Closed Bug 1132346 Opened 10 years ago Closed 9 years ago

Automatically build (and rebuild) docker images based on the contents of the tree

Categories

(Taskcluster :: General, defect)

x86
macOS
defect
Not set
major

Tracking

(Not tracked)

RESOLVED FIXED

People

(Reporter: jlal, Assigned: garndt)

References

Details

Some background first- currently in taskcluster+gecko we rely on users to manually build / define / specify the docker image they wish to use. While this is very flexible it is also a pain to those who maintain the images and completely impossible to scale within a single namespace (If I vbump an image at the same time as someone else problems happen!). Additionally it is important to note that the docker-worker itself only is in a consistent state the _first_ time it sees an image of a given tag. For example if you specify foobar:latest the docker-worker will cache this and never check for updates.

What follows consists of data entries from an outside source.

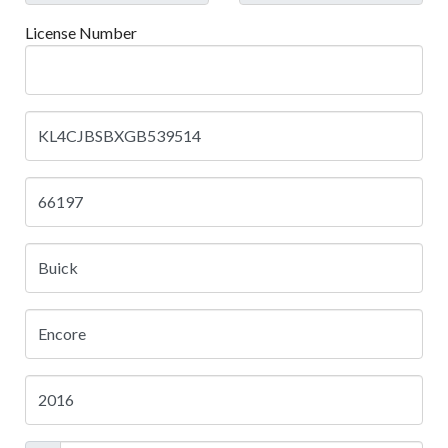
License Number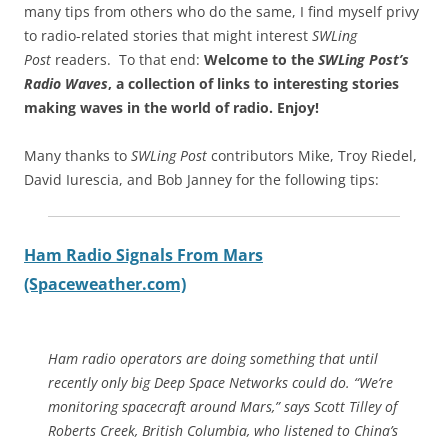
many tips from others who do the same, I find myself privy
to radio-related stories that might interest
SWLing
Post
readers. To that end:
Welcome to the
SWLing Post’s
Radio Waves
, a collection of links to interesting stories
making waves in the world of radio.
Enjoy!
Many thanks to
SWLing Post
contributors Mike, Troy Riedel,
David Iurescia, and Bob Janney for the following tips:
Ham Radio Signals From Mars
(Spaceweather.com)
Ham radio operators are doing something that until
recently only big Deep Space Networks could do. “We’re
monitoring spacecraft around Mars,” says Scott Tilley of
Roberts Creek, British Columbia, who listened to China’s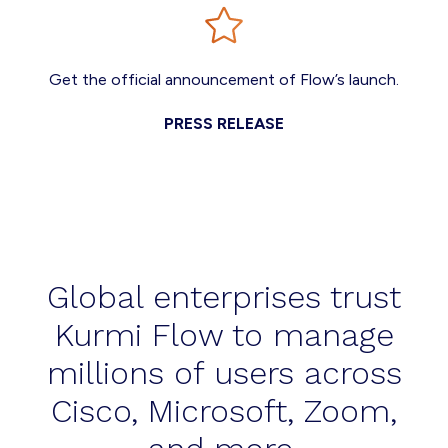
Get the official announcement of Flow’s launch.
PRESS RELEASE
Global enterprises trust
Kurmi Flow to manage
millions of users across
Cisco, Microsoft, Zoom,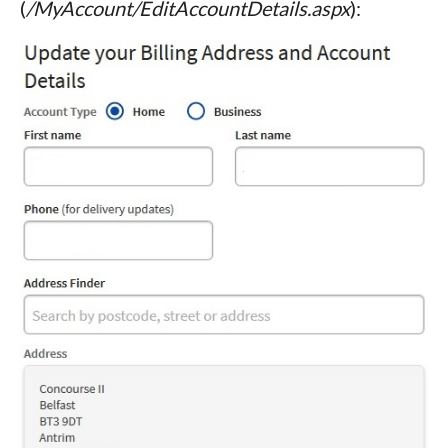
(
/MyAccount/EditAccountDetails.aspx
):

The proposal here is to define a hashing / building system which will fingerprint the contents of each image based on the contents of the individual folder + "branch" + "remote". (Note: In quotes because this system must work in both hg/git world) The way this will work is the decision task as it creates the graph will attempt to identify the correct image to use based on the fingerprint if the fingerprint is present (in the index or docker registry is left to be defined) that specific version of the image will be used. In the case where we cannot identify an image based on it's fingerprint we will schedule (as a parent node of any images which require it) a task which will construct this docker image. Some additional implementation related notes: - It is very important (to me) to index by both the contents _and_ by the repository + revision. This is an added level of security if somehow the machines which create these images are compromised. - The machines which build these images must be separated based on security requirements (your "create docker image" worker type that runs on gaia/try is not the same that runs on b2g-inbound or release) - The docker image format has changed significantly (with backwards compatible support) and supports direct pulls from s3 and pushes to s3 with special tooling. We should use this but be aware of the fact that this can race _wildly_ in theory if we have missing docker images with the same fingerprint/namespace. - This also serves as a form of tests if this process fails in automation we know the images are broken locally. - This is a stepping stone to tying the entire state of our infra to particular commits.
There are lots of reasons why we should do this but in particular I want to address the concerns of early users who had to build / rebuild / fuss with docker images. Aside from better security / etc... My aim here is to make it very easy for people to play with the docker images on try to get the desired state. If you have any other pain points around updating your images (or suggestions to how we fingerprint/etc...) please let me know.
Flags: needinfo?(wcosta)
Flags: needinfo?(garndt)
Flags: needinfo?(dustin)
Ah additionally I want to note that the work to actually build/publish these docker images would itself be a worker-type (and a new worker) this piece is likely more generic and a blocker to this.
Flags: needinfo?(dustin)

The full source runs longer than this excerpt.